Pain Management & Work Hardening

Pain management programs

The claim manager determines if a vocational assessment is needed. This can be done before or in conjunction with the screening evaluation or pain management program. This decision is made on a case by case basis based on the worker's claim file. See Chapter 34: Chronic Pain Management, for more information about referring to a pain management program.

Work hardening programs

Providers can identify workers who may benefit from these programs and discuss referral options with the claim manager.

Prior to a worker entering a work hardening program, the provider should:

  • Provide a job analysis for the program goal to the work hardening provider.
  • Explore return-to-work options including the previous job to identify a job goal.
  • Assist with job modifications, if appropriate.
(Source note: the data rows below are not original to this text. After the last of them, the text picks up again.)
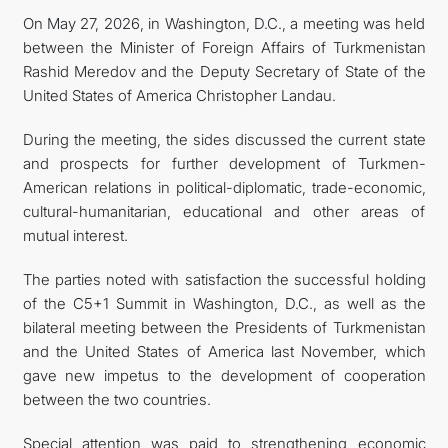
On May 27, 2026, in Washington, D.C., a meeting was held
FOLLOW US ON INSTAGRAM
between the Minister of Foreign Affairs of Turkmenistan
Rashid Meredov and the Deputy Secretary of State of the
INVEST TO TURKMENISTAN! PROJECTS AND USEFUL
United States of America Christopher Landau.
INFORMATION
During the meeting, the sides discussed the current state
and prospects for further development of Turkmen-
American relations in political-diplomatic, trade-economic,
cultural-humanitarian, educational and other areas of
mutual interest.
The parties noted with satisfaction the successful holding
of the C5+1 Summit in Washington, D.C., as well as the
bilateral meeting between the Presidents of Turkmenistan
and the United States of America last November, which
gave new impetus to the development of cooperation
between the two countries.
Special attention was paid to strengthening economic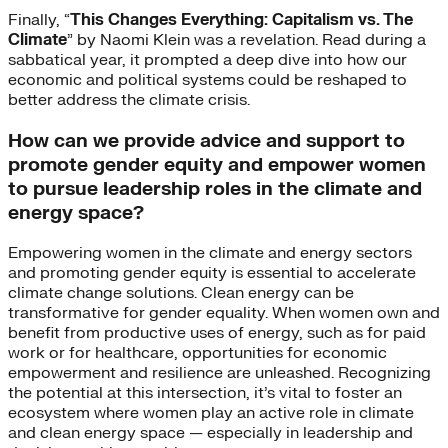
Finally, “
This Changes Everything: Capitalism vs. The
Climate
” by Naomi Klein was a revelation. Read during a
sabbatical year, it prompted a deep dive into how our
economic and political systems could be reshaped to
better address the climate crisis.
How can we provide advice and support to
promote gender equity and empower women
to pursue leadership roles in the climate and
energy space?
Empowering women in the climate and energy sectors
and promoting gender equity is essential to accelerate
climate change solutions. Clean energy can be
transformative for gender equality. When women own and
benefit from productive uses of energy, such as for paid
work or for healthcare, opportunities for economic
empowerment and resilience are unleashed. Recognizing
the potential at this intersection, it’s vital to foster an
ecosystem where women play an active role in climate
and clean energy space — especially in leadership and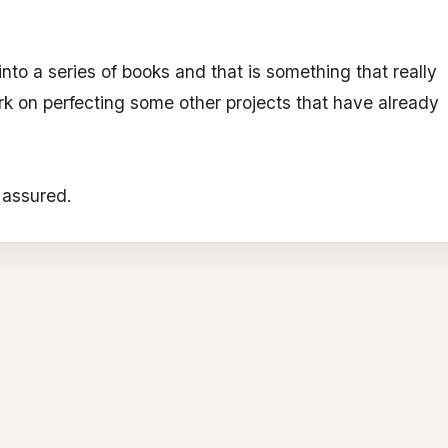
f into a series of books and that is something that really
rk on perfecting some other projects that have already
s assured.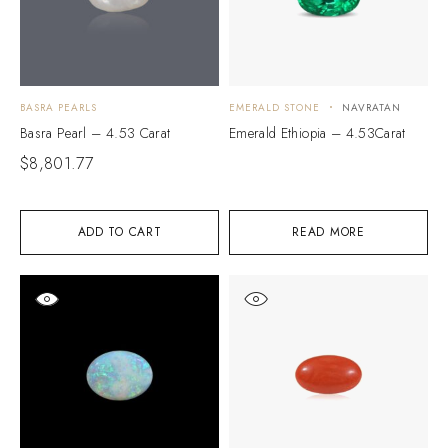
BASRA PEARLS
EMERALD STONE
NAVRATAN
Basra Pearl – 4.53 Carat
Emerald Ethiopia – 4.53Carat
$
8,801.77
ADD TO CART
READ MORE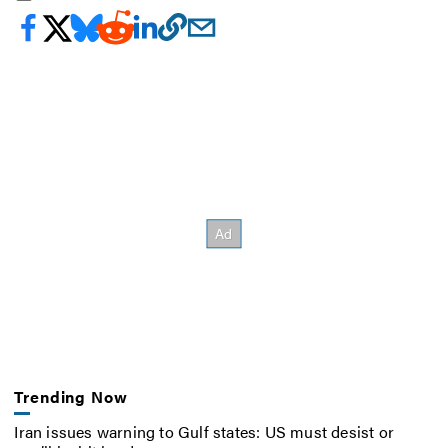
Trending Now
Iran issues warning to Gulf states: US must desist or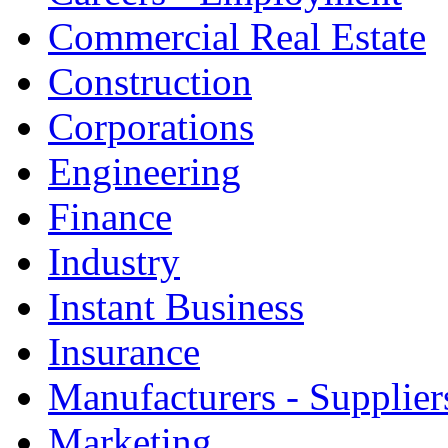
Commercial Real Estate
Construction
Corporations
Engineering
Finance
Industry
Instant Business
Insurance
Manufacturers - Supplier
Marketing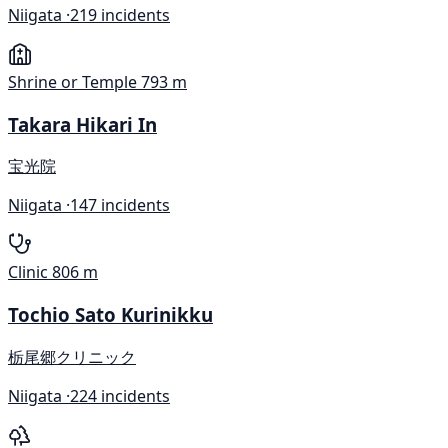
Niigata ·
219 incidents
Shrine or Temple
793 m
Takara Hikari In
宝光院
Niigata ·
147 incidents
Clinic
806 m
Tochio Sato Kurinikku
栃尾郷クリニック
Niigata ·
224 incidents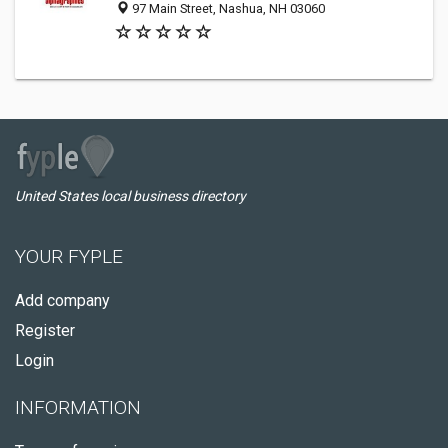
97 Main Street, Nashua, NH 03060
United States local business directory
YOUR FYPLE
Add company
Register
Login
INFORMATION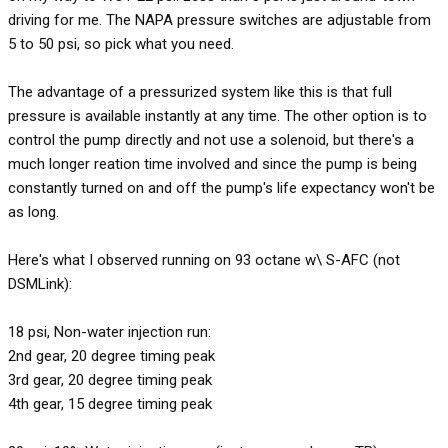
driving for me. The NAPA pressure switches are adjustable from
5 to 50 psi, so pick what you need.
The advantage of a pressurized system like this is that full
pressure is available instantly at any time. The other option is to
control the pump directly and not use a solenoid, but there's a
much longer reation time involved and since the pump is being
constantly turned on and off the pump's life expectancy won't be
as long.
Here's what I observed running on 93 octane w\ S-AFC (not
DSMLink):
18 psi, Non-water injection run:
2nd gear, 20 degree timing peak
3rd gear, 20 degree timing peak
4th gear, 15 degree timing peak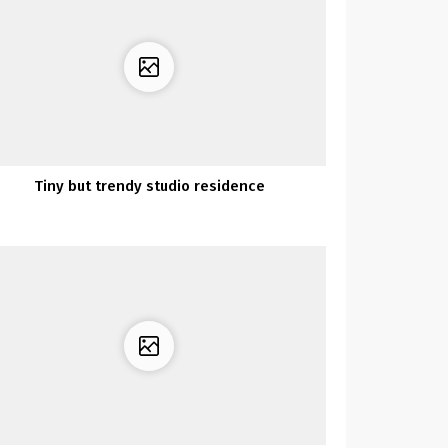
Tiny but trendy studio residence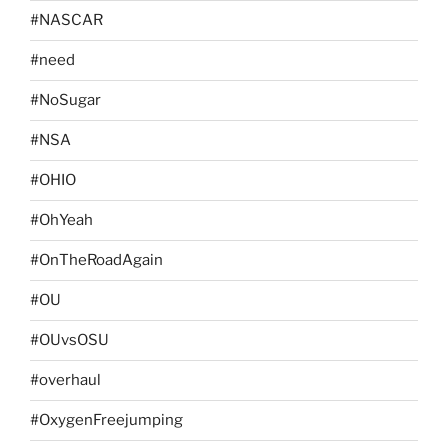
#NASCAR
#need
#NoSugar
#NSA
#OHIO
#OhYeah
#OnTheRoadAgain
#OU
#OUvsOSU
#overhaul
#OxygenFreejumping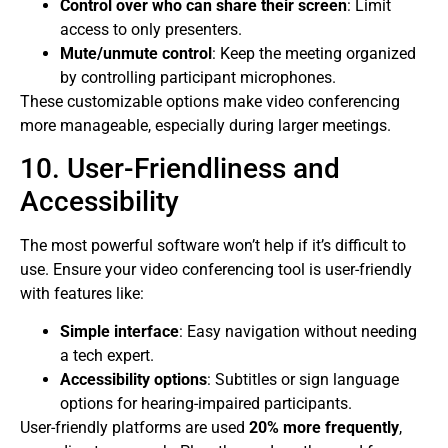
Control over who can share their screen
: Limit
access to only presenters.
Mute/unmute control
: Keep the meeting organized
by controlling participant microphones.
These customizable options make video conferencing
more manageable, especially during larger meetings.
10. User-Friendliness and
Accessibility
The most powerful software won’t help if it’s difficult to
use. Ensure your video conferencing tool is user-friendly
with features like:
Simple interface
: Easy navigation without needing
a tech expert.
Accessibility options
: Subtitles or sign language
options for hearing-impaired participants.
User-friendly platforms are used
20% more frequently
,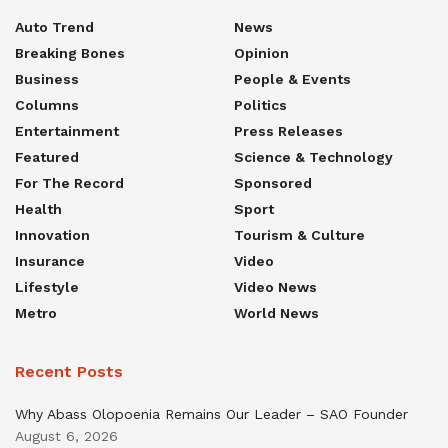
Auto Trend
News
Breaking Bones
Opinion
Business
People & Events
Columns
Politics
Entertainment
Press Releases
Featured
Science & Technology
For The Record
Sponsored
Health
Sport
Innovation
Tourism & Culture
Insurance
Video
Lifestyle
Video News
Metro
World News
Recent Posts
Why Abass Olopoenia Remains Our Leader – SAO Founder
August 6, 2026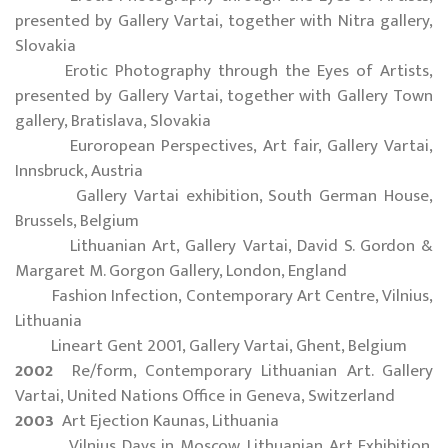
presented by Gallery Vartai, together with Nitra gallery,
Slovakia
Erotic Photography through the Eyes of Artists,
presented by Gallery Vartai, together with Gallery Town
gallery, Bratislava, Slovakia
Euroropean Perspectives, Art fair, Gallery Vartai,
Innsbruck, Austria
Gallery Vartai exhibition, South German House,
Brussels, Belgium
Lithuanian Art, Gallery Vartai, David S. Gordon &
Margaret M. Gorgon Gallery, London, England
Fashion Infection, Contemporary Art Centre, Vilnius,
Lithuania
Lineart Gent 2001, Gallery Vartai, Ghent, Belgium
2002
Re/form, Contemporary Lithuanian Art. Gallery
Vartai, United Nations Office in Geneva, Switzerland
2003
Art Ejection Kaunas, Lithuania
Vilnius Days in Moscow, Lithuanian Art Exhibition.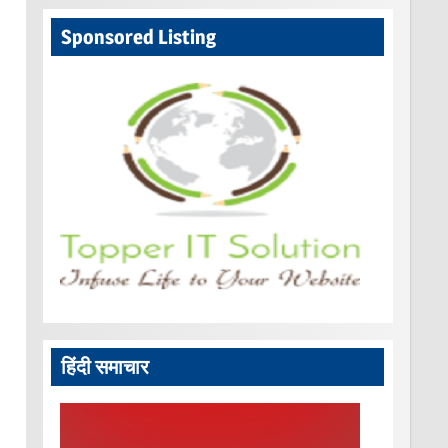
Sponsored Listing
हिंदी समाचार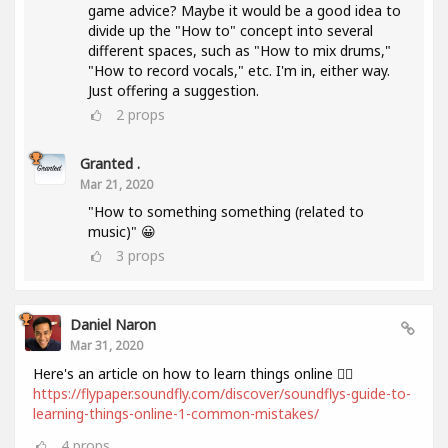
game advice? Maybe it would be a good idea to
divide up the "How to" concept into several
different spaces, such as "How to mix drums,"
"How to record vocals," etc. I'm in, either way.
Just offering a suggestion.
2
props
Granted .
Mar 21, 2020
"How to something something (related to
music)" 😀
3
props
Daniel Naron
Mar 31, 2020
Here's an article on how to learn things online 👌🏻
https://flypaper.soundfly.com/discover/soundflys-guide-to-
learning-things-online-1-common-mistakes/
4
props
During a program the provider should:

  • Maintain contact with all parties.
  • Attend worker conferences.
  • Review work hardening reports.

Providers should bill work hardening services as part of the referral.

For more information:

Additional information

Physical and mental limitations

Providers must consider the pre-injury capacities along with any physical or mental limitations from the industrial injury.

Preponderance of medical information

The preponderance of medical information should show, as a whole, that the medical evidence supporting the vocational decision is more convincing than the opposing evidence.

Temporarily unable to participate in vocational services

Occasionally, a worker (due to a related or an unrelated temporary medical condition) is medically unable to participate in vocational services.